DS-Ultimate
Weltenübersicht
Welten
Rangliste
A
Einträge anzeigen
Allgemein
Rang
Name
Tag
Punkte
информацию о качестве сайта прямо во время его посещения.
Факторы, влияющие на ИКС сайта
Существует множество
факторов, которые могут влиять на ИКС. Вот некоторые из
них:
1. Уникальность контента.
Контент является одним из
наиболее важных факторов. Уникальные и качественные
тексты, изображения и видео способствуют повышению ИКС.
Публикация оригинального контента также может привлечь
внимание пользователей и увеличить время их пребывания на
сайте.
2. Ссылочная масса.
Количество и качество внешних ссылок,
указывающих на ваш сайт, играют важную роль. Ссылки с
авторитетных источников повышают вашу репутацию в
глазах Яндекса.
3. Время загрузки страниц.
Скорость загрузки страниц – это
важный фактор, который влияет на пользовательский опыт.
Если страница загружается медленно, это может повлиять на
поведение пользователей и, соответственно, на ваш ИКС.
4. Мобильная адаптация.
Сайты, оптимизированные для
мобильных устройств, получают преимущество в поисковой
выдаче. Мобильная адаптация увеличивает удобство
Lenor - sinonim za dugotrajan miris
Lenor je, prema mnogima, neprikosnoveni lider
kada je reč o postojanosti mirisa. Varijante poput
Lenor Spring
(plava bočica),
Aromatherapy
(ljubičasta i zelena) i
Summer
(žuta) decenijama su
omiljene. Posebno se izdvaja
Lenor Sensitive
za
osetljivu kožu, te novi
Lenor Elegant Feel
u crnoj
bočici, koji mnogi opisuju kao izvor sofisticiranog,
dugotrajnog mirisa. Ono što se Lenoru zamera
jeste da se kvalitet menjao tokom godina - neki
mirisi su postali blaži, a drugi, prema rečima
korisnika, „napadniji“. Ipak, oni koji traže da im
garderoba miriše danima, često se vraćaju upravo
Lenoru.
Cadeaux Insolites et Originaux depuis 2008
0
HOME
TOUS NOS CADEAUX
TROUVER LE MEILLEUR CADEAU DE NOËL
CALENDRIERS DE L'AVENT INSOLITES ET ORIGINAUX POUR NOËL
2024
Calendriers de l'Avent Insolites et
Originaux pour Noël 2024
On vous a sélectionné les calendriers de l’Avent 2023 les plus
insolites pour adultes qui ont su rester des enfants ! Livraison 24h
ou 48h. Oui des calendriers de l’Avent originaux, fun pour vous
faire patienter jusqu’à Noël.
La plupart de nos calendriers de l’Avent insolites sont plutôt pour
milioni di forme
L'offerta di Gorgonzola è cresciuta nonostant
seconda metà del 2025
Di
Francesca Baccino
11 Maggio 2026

+===+

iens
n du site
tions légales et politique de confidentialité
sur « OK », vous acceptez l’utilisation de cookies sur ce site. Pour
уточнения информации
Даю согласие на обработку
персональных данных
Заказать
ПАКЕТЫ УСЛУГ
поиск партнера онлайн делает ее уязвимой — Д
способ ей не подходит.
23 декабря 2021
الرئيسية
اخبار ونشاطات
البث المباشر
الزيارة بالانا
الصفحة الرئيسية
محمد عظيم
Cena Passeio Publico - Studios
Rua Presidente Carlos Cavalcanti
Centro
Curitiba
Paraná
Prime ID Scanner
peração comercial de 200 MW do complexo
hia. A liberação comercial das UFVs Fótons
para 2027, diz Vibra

+===+

- Exercise requirements:
Your answer must consist solely of the lines above between the line holding "البث المباشر" and the line holding "para 2027, diz Vibra", inclusive, copied exactly.

- The completed task:
البث المباشر
الزيارة بالانا
الصفحة الرئيسية
محمد عظيم
Cena Passeio Publico - Studios
Rua Presidente Carlos Cavalcanti
Centro
Curitiba
Paraná
Prime ID Scanner
peração comercial de 200 MW do complexo
hia. A liberação comercial das UFVs Fótons
para 2027, diz Vibra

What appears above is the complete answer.